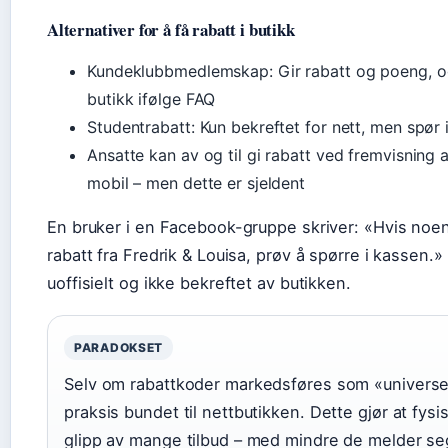
Alternativer for å få rabatt i butikk
Kundeklubbmedlemskap: Gir rabatt og poeng, og
butikk ifølge FAQ
Studentrabatt: Kun bekreftet for nett, men spør 
Ansatte kan av og til gi rabatt ved fremvisning
mobil – men dette er sjeldent
En bruker i en Facebook-gruppe skriver: «Hvis noen
rabatt fra Fredrik & Louisa, prøv å spørre i kassen.»
uoffisielt og ikke bekreftet av butikken.
PARADOKSET
Selv om rabattkoder markedsføres som «universell
praksis bundet til nettbutikken. Dette gjør at fys
glipp av mange tilbud – med mindre de melder seg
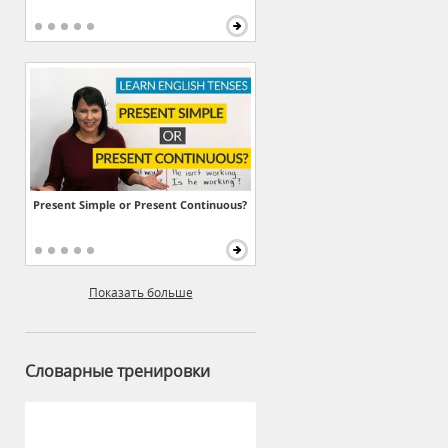
Present Simple or Present Continuous?
Показать больше
Словарные тренировки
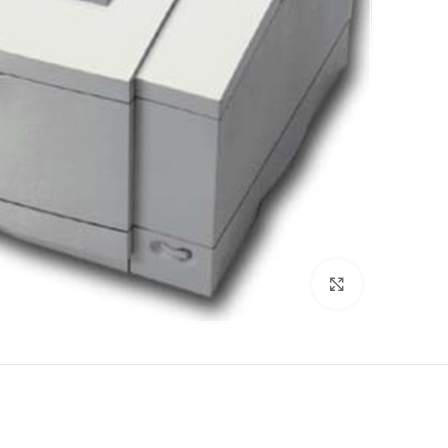
לחץ להגדלה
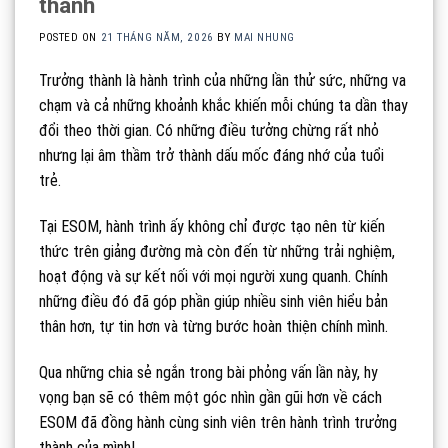
thành
POSTED ON
21 THÁNG NĂM, 2026
BY
MAI NHUNG
Trưởng thành là hành trình của những lần thử sức, những va
chạm và cả những khoảnh khắc khiến mỗi chúng ta dần thay
đổi theo thời gian. Có những điều tưởng chừng rất nhỏ
nhưng lại âm thầm trở thành dấu mốc đáng nhớ của tuổi
trẻ.
Tại ESOM, hành trình ấy không chỉ được tạo nên từ kiến
thức trên giảng đường mà còn đến từ những trải nghiệm,
hoạt động và sự kết nối với mọi người xung quanh. Chính
những điều đó đã góp phần giúp nhiều sinh viên hiểu bản
thân hơn, tự tin hơn và từng bước hoàn thiện chính mình.
Qua những chia sẻ ngắn trong bài phỏng vấn lần này, hy
vọng bạn sẽ có thêm một góc nhìn gần gũi hơn về cách
ESOM đã đồng hành cùng sinh viên trên hành trình trưởng
thành của mình!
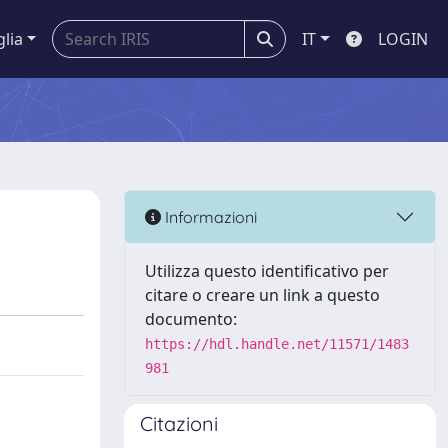
glia
IT
LOGIN
Informazioni
Utilizza questo identificativo per
citare o creare un link a questo
documento:
https://hdl.handle.net/11571/1483
981
Citazioni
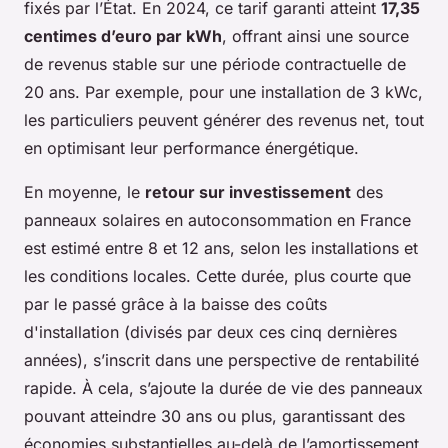
fixés par l’État. En 2024, ce tarif garanti atteint
17,35
centimes d’euro par kWh
, offrant ainsi une source
de revenus stable sur une période contractuelle de
20 ans. Par exemple, pour une installation de 3 kWc,
les particuliers peuvent générer des revenus net, tout
en optimisant leur performance énergétique.
En moyenne, le
retour sur investissement
des
panneaux solaires en autoconsommation en France
est estimé entre 8 et 12 ans, selon les installations et
les conditions locales. Cette durée, plus courte que
par le passé grâce à la baisse des coûts
d'installation (divisés par deux ces cinq dernières
années), s’inscrit dans une perspective de rentabilité
rapide. À cela, s’ajoute la durée de vie des panneaux
pouvant atteindre 30 ans ou plus, garantissant des
économies substantielles au-delà de l’amortissement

ACTIVITY | From the line containing "thức trên giảng" through the end of the entries, quote each line exactly and nothing else, excluding all pictures.

RESULT |
thức trên giảng đường mà còn đến từ những trải nghiệm,
hoạt động và sự kết nối với mọi người xung quanh. Chính
những điều đó đã góp phần giúp nhiều sinh viên hiểu bản
thân hơn, tự tin hơn và từng bước hoàn thiện chính mình.
Qua những chia sẻ ngắn trong bài phỏng vấn lần này, hy
vọng bạn sẽ có thêm một góc nhìn gần gũi hơn về cách
ESOM đã đồng hành cùng sinh viên trên hành trình trưởng
thành của mình!
glia
IT
LOGIN
Informazioni
Utilizza questo identificativo per
citare o creare un link a questo
documento:
https://hdl.handle.net/11571/1483
981
Citazioni
fixés par l’État. En 2024, ce tarif garanti atteint
17,35
centimes d’euro par kWh
, offrant ainsi une source
de revenus stable sur une période contractuelle de
20 ans. Par exemple, pour une installation de 3 kWc,
les particuliers peuvent générer des revenus net, tout
en optimisant leur performance énergétique.
En moyenne, le
retour sur investissement
des
panneaux solaires en autoconsommation en France
est estimé entre 8 et 12 ans, selon les installations et
les conditions locales. Cette durée, plus courte que
par le passé grâce à la baisse des coûts
d'installation (divisés par deux ces cinq dernières
années), s’inscrit dans une perspective de rentabilité
rapide. À cela, s’ajoute la durée de vie des panneaux
pouvant atteindre 30 ans ou plus, garantissant des
économies substantielles au-delà de l’amortissement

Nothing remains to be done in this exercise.